[Background: Since 2022 HIFA is supporting mHEALTH-INNOVATE, an international research consortium exploring how health workers use their personal mobile phones to support their work. HIFA is the main platform for sharing experience and expertise on this topic. Your inputs over the coming days and weeks are crucial and will feed into high-level policy discussions at WHO. See https://www.hifa.org/news/mhealth-innovate-exploring-healthcare-workers-... ]
Our systematic review and primary research in Uganda points to several advantages of using mobile phones. Healthcare workers explain that they use their own mobile phones informally because these make it easier and faster to communicate with colleagues and patients and ultimately leads to better quality care. In Uganda, a policy maker describes it like this:
“Right now, a person working from deep far in Adjuman when they have a senior colleague [in the university hospital], they can simply reach out to that person and make consultations. So [informal use] has made consultations and therefore care for patients …. much better.” (Namaganda 2024).
In some low- and middle-income countries, healthcare workers also describe how they use their own phones informally to connect with patients and their families.

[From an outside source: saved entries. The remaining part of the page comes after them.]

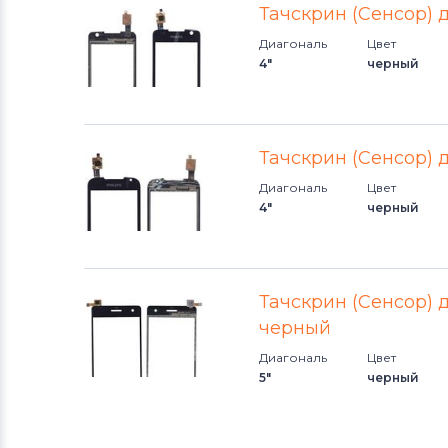
Тачскрин (Сенсор) 
Диагональ
Цвет
4"
черный
Тачскрин (Сенсор) 
Диагональ
Цвет
4"
черный
Тачскрин (Сенсор) 
черный
Диагональ
Цвет
5"
черный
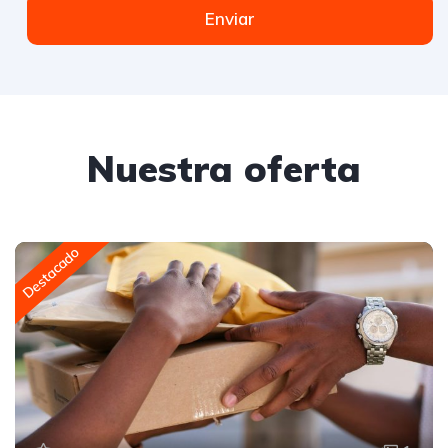
Enviar
Nuestra oferta
Destacado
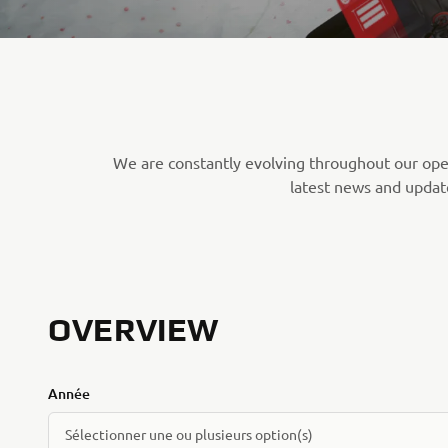
We are constantly evolving throughout our ope
latest news and update
OVERVIEW
Année
Sélectionner une ou plusieurs option(s)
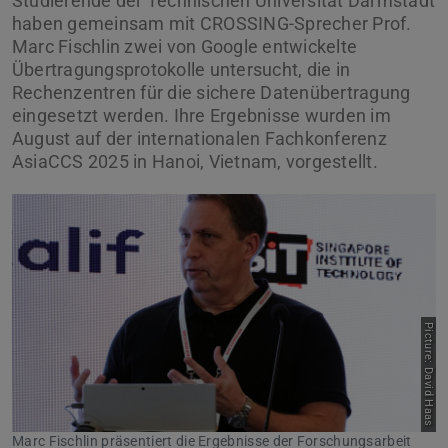
Studierende der Technischen Universität Darmstadt
haben gemeinsam mit CROSSING-Sprecher Prof.
Marc Fischlin zwei von Google entwickelte
Übertragungsprotokolle untersucht, die in
Rechenzentren für die sichere Datenübertragung
eingesetzt werden. Ihre Ergebnisse wurden im
August auf der internationalen Fachkonferenz
AsiaCCS 2025 in Hanoi, Vietnam, vorgestellt.
Picture: David Haas
Marc Fischlin präsentiert die Ergebnisse der Forschungsarbeit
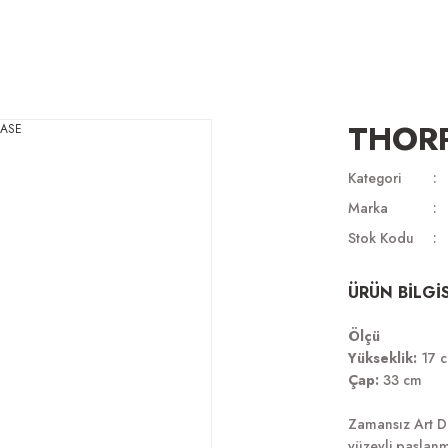
THORP
Kategori
Marka
Stok Kodu
ÜRÜN BİLGİS
Ölçü
Yükseklik:
17 
Çap:
33 cm
Zamansız Art De
yüzeyli paslanma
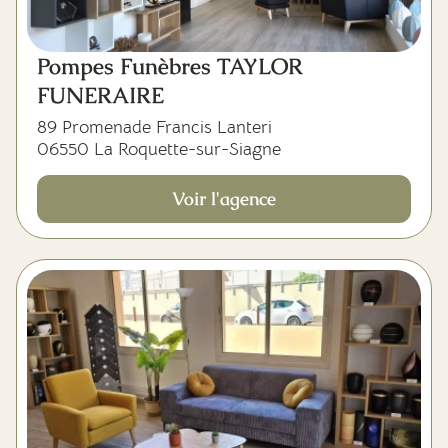
Pompes Funèbres TAYLOR
FUNERAIRE
89 Promenade Francis Lanteri
06550 La Roquette-sur-Siagne
Voir l'agence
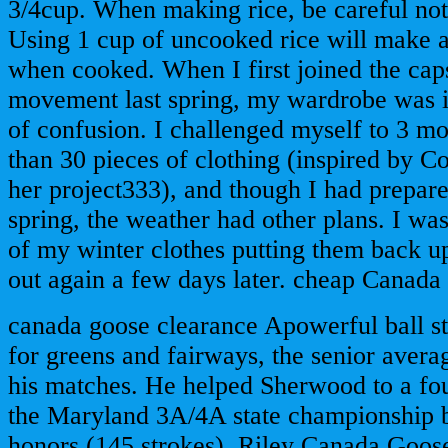
3/4cup. When making rice, be careful no
Using 1 cup of uncooked rice will make a
when cooked. When I first joined the ca
movement last spring, my wardrobe was in
of confusion. I challenged myself to 3 mon
than 30 pieces of clothing (inspired by C
her project333), and though I had prepar
spring, the weather had other plans. I was
of my winter clothes putting them back up
out again a few days later. cheap Canad
canada goose clearance Apowerful ball st
for greens and fairways, the senior avera
his matches. He helped Sherwood to a four
the Maryland 3A/4A state championship 
honors (145 strokes). Riley Canada Goos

This gives patients access to individual healthcare workers rather than being assigned to an available healthcare worker. In Kenya:
“.… peer mentors at Kenyatta [National Hospital] went to extraordinary lengths to make themselves available to their clients, including giving out their private phone numbers to clients they met at the hospital and when visiting patients in their homes” (Moyer 2014, in Glenton 2024).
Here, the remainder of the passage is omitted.